The records below must be output exactly, without pictures.
════
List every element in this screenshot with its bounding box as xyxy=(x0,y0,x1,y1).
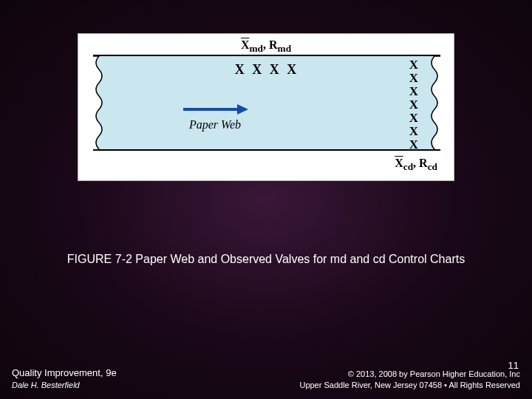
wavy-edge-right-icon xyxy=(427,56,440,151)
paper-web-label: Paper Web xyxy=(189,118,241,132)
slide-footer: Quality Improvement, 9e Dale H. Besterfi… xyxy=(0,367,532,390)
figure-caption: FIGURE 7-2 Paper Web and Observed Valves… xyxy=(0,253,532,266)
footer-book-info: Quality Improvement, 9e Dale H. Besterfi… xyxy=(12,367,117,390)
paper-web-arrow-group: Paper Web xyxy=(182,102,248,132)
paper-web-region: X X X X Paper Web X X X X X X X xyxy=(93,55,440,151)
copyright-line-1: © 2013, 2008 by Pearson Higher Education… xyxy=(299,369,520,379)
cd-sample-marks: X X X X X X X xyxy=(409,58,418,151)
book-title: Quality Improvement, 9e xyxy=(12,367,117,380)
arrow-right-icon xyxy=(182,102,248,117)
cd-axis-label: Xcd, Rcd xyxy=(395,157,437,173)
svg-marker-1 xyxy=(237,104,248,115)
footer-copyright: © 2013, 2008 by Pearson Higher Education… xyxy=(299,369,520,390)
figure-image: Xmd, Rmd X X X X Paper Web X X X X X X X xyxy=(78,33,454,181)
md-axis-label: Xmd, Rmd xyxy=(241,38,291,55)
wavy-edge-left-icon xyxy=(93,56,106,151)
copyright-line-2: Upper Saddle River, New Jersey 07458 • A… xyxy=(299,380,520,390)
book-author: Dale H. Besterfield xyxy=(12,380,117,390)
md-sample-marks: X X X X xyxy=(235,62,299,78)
════
Response area:
List every element in this screenshot with its bounding box as xyxy=(x0,y0,x1,y1).
wavy-edge-right-icon xyxy=(427,56,440,151)
paper-web-label: Paper Web xyxy=(189,118,241,132)
slide-footer: Quality Improvement, 9e Dale H. Besterfi… xyxy=(0,367,532,390)
figure-caption: FIGURE 7-2 Paper Web and Observed Valves… xyxy=(0,253,532,266)
footer-book-info: Quality Improvement, 9e Dale H. Besterfi… xyxy=(12,367,117,390)
paper-web-arrow-group: Paper Web xyxy=(182,102,248,132)
paper-web-region: X X X X Paper Web X X X X X X X xyxy=(93,55,440,151)
copyright-line-1: © 2013, 2008 by Pearson Higher Education… xyxy=(299,369,520,379)
cd-sample-marks: X X X X X X X xyxy=(409,58,418,151)
book-title: Quality Improvement, 9e xyxy=(12,367,117,380)
arrow-right-icon xyxy=(182,102,248,117)
cd-axis-label: Xcd, Rcd xyxy=(395,157,437,173)
svg-marker-1 xyxy=(237,104,248,115)
footer-copyright: © 2013, 2008 by Pearson Higher Education… xyxy=(299,369,520,390)
figure-image: Xmd, Rmd X X X X Paper Web X X X X X X X xyxy=(78,33,454,181)
md-axis-label: Xmd, Rmd xyxy=(241,38,291,55)
wavy-edge-left-icon xyxy=(93,56,106,151)
copyright-line-2: Upper Saddle River, New Jersey 07458 • A… xyxy=(299,380,520,390)
book-author: Dale H. Besterfield xyxy=(12,380,117,390)
md-sample-marks: X X X X xyxy=(235,62,299,78)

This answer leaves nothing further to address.